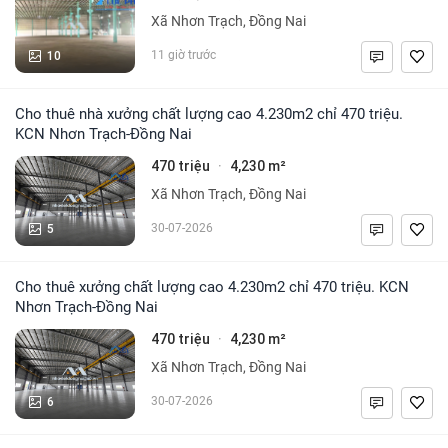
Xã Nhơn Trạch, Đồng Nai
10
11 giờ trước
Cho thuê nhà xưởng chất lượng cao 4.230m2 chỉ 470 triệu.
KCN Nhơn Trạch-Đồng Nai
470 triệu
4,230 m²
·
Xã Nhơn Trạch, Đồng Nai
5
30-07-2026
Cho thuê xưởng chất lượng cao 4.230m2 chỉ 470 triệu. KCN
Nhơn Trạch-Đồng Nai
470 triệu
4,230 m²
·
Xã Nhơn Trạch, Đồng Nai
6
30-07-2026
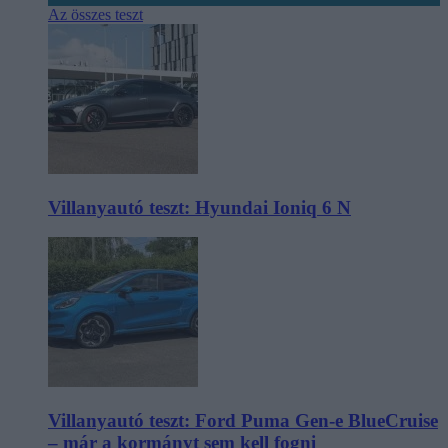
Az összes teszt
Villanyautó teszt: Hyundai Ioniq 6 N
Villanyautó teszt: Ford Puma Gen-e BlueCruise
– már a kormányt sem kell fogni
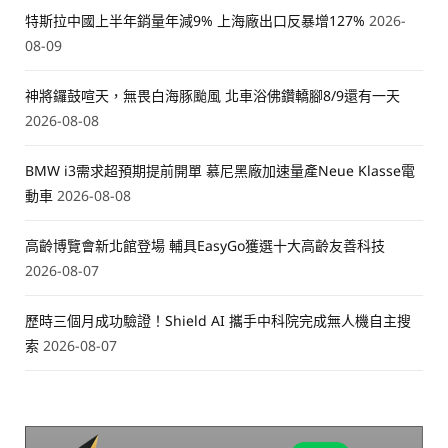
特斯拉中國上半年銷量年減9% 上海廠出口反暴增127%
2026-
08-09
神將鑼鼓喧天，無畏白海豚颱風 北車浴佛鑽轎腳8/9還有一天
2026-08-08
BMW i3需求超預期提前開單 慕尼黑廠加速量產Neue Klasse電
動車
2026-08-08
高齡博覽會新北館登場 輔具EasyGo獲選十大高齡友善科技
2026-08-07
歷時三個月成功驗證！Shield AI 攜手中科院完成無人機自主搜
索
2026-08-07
+===+
- TO DO -
Scan the lines above for the word "lượng" and copy every one where it occurs.

- SOLVED EXERCISE -
Cho thuê nhà xưởng chất lượng cao 4.230m2 chỉ 470 triệu.
Cho thuê xưởng chất lượng cao 4.230m2 chỉ 470 triệu. KCN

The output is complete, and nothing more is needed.